Bare Bones: A Fun, Fast-Paced Urban Fantasy: Blood and Magic Book Two (Blood and Magic Series 2) by Lauretta Hignett

Bare Bones: A Fun, Fast-Paced Urban Fantasy: Blood and Magic Book Two (Blood and Magic Series 2) by Lauretta Hignett

Author:Lauretta Hignett [Hignett, Lauretta]
Language: eng
Format: epub
Published: 2023-03-30T16:00:00+00:00


CHAPTER 13

We settled back into the SUV. Max wiped his face, still chuckling. “I’m sorry. I shouldn't laugh.”

“You shouldn’t.” I opened my clutch slowly. Cindy had passed out again. “You know I’m going to get blamed for the Mannix new-moon party turning into a geriatric orgy, right?”

He wiped his eyes again. “Yeah. They deserve it, though. Bunch of uptight assholes. It’s probably the most fun they’ve ever had.”

I sighed “Yeah.”

“Everything you said was right, you know.”

I turned to look at him. “What do you mean?”

The last of his amusement drained from his eyes; he turned serious again. “Sebastian had a portrait of Katyana Mannix on his office wall, in pride of place. I don’t understand how anyone could honor an ancestor like that. She was a monster.”

I nodded. “She was. Most people don’t know it, though. I only know because I’m fascinated by history, and I tend to try to look a little deeper than what some of the school books tell us.” I shot him a wry look. “Do you know how I found out about Katyana?”

“How?”

“There’s another portrait of her in the school. I used to look up at her every day and think to myself, what an awesome, badass lady. She came to America to start a new life, and she built a whole empire. She was married, but she didn’t come here with her husband. She built her business and ran it all by herself,” I said. “I wanted to learn more about her, so I did some research. And what I found was awful. Historians wrote about her butchering her slaves quite openly; they never even tried to gloss over it. Some of them even made jokes about her nickname, as if it was supposed to be funny. Like, as if what Katyana did wasn’t bad enough, the historians who wrote about her even a hundred years after her death referred to her habit of murdering human beings as ‘breaking all her toys.’”
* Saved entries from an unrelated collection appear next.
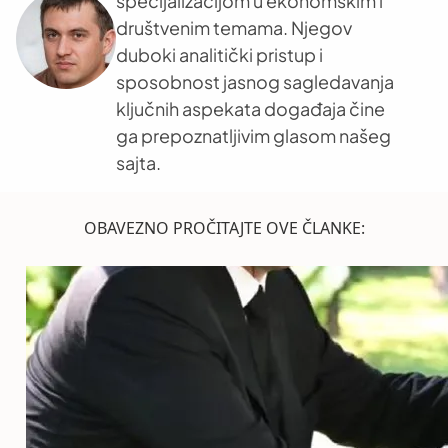
specijalizacijom u ekonomskim i
društvenim temama. Njegov
duboki analitički pristup i
sposobnost jasnog sagledavanja
ključnih aspekata događaja čine
ga prepoznatljivim glasom našeg
sajta.
OBAVEZNO PROČITAJTE OVE ČLANKE: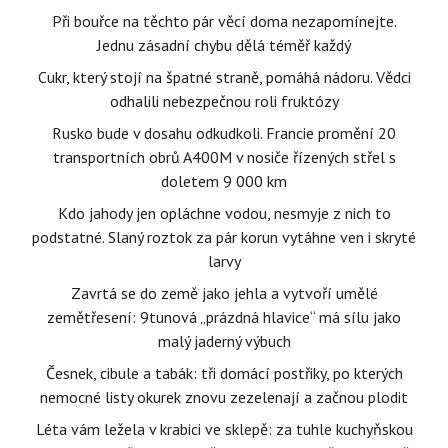
Při bouřce na těchto pár věcí doma nezapomínejte.
Jednu zásadní chybu dělá téměř každý
Cukr, který stojí na špatné straně, pomáhá nádoru. Vědci
odhalili nebezpečnou roli fruktózy
Rusko bude v dosahu odkudkoli. Francie promění 20
transportních obrů A400M v nosiče řízených střel s
doletem 9 000 km
Kdo jahody jen opláchne vodou, nesmyje z nich to
podstatné. Slaný roztok za pár korun vytáhne ven i skryté
larvy
Zavrtá se do země jako jehla a vytvoří umělé
zemětřesení: 9tunová „prázdná hlavice“ má sílu jako
malý jaderný výbuch
Česnek, cibule a tabák: tři domácí postřiky, po kterých
nemocné listy okurek znovu zezelenají a začnou plodit
Léta vám ležela v krabici ve sklepě: za tuhle kuchyňskou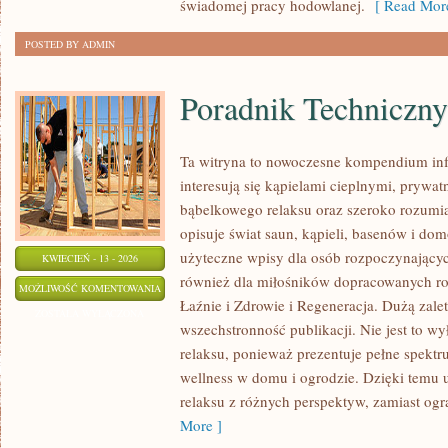
świadomej pracy hodowlanej.
[ Read More
POSTED BY ADMIN
Poradnik Techniczny
Ta witryna to nowoczesne kompendium info
interesują się kąpielami cieplnymi, prywat
bąbelkowego relaksu oraz szeroko rozum
opisuje świat saun, kąpieli, basenów i d
użyteczne wpisy dla osób rozpoczynającyc
KWIECIEŃ - 13 - 2026
również dla miłośników dopracowanych ro
PORADNIK
MOŻLIWOŚĆ KOMENTOWANIA
Łaźnie i Zdrowie i Regeneracja. Dużą zalet
TECHNICZNY
ZOSTAŁA WYŁĄCZONA
wszechstronność publikacji. Nie jest to wy
relaksu, ponieważ prezentuje pełne spekt
wellness w domu i ogrodzie. Dzięki temu 
relaksu z różnych perspektyw, zamiast ogra
More ]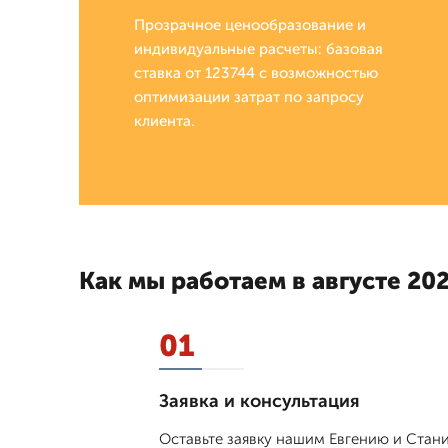
Прозрачное ценообразование и
индивидуальные расчеты: базовая
ставка от 123744 с возможностью
оптимизации затрат по запросу
клиента.
Как мы работаем в августе 202
01
Заявка и консультация
Оставьте заявку нашим Евгению и Стан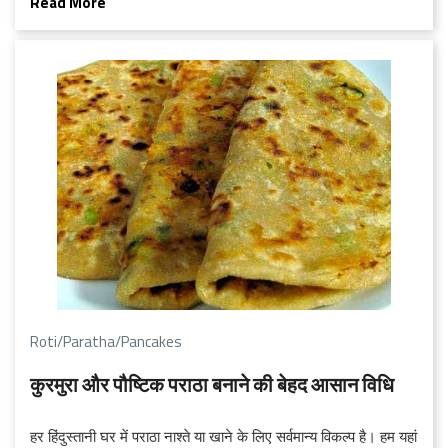
Read More
Roti/Paratha/Pancakes
कुरमुरा और पौष्टिक पराठा बनाने की बेहद आसान विधि
हर हिंदुस्तानी घर में पराठा नाश्ते या खाने के लिए सर्वमान्य विकल्प है। हम यहां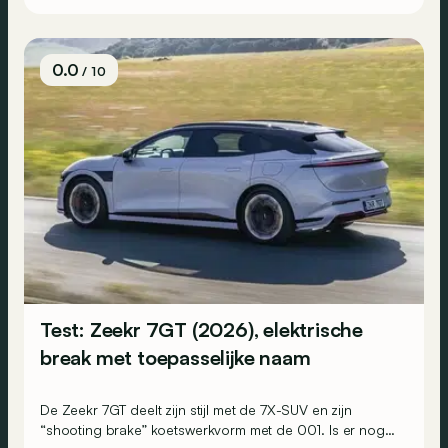
0.0
/ 10
Test: Zeekr 7GT (2026), elektrische
break met toepasselijke naam
De Zeekr 7GT deelt zijn stijl met de 7X-SUV en zijn
“shooting brake” koetswerkvorm met de 001. Is er nog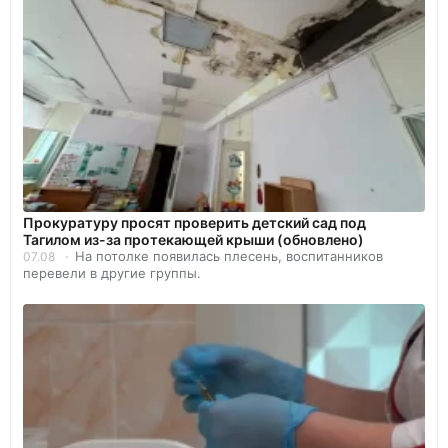
Прокуратуру просят проверить детский сад под
Тагилом из-за протекающей крыши (обновлено)
На потолке появилась плесень, воспитанников
07.08
перевели в другие группы.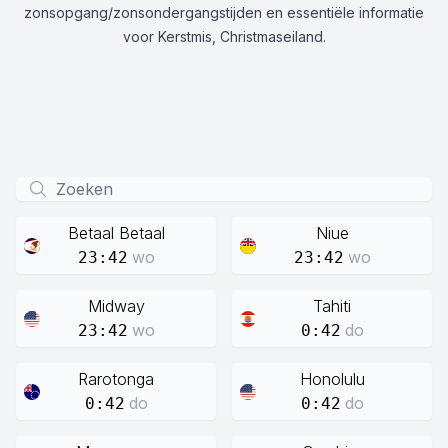
zonsopgang/zonsondergangstijden en essentiële informatie
voor Kerstmis, Christmaseiland.
Betaal Betaal
Niue
wo
wo
23:42
23:42
Midway
Tahiti
wo
do
23:42
0:42
Rarotonga
Honolulu
do
do
0:42
0:42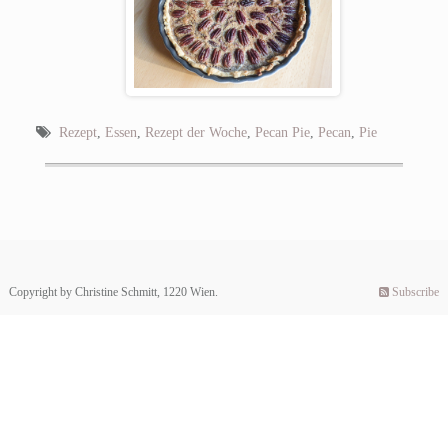
Rezept
,
Essen
,
Rezept der Woche
,
Pecan Pie
,
Pecan
,
Pie
Copyright by Christine Schmitt, 1220 Wien.
Subscribe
Max shook his head. “That’s horrific.”

“Yep,” I blew out a breath. “History is always written by the victors, so you already know you’re not going to get the full story when it’s the oppressor telling the tale, but when they minimize that kind of horrific, deplorable, downright evil behavior…” I shuddered. “It really makes you question what you know about the world.”

“I know what you mean. I only learned about Thomas Jefferson recently,” Max said. “That slave girl he kept? She was only fourteen. She had six kids to him, and even though he could have, he never set her free.”

“Historians nowadays like to refer to her as his mistress,” I muttered. “Like she had a choice. He owned her. She was his property. Most of our history is written by white men, and even now, they tend to gloss over things that make them uncomfortable.”

“I think we should feel uncomfortable about our awful history. The trouble starts when you gloss over it.”

“Those that ignore the mistakes of the past are doomed to repeat them.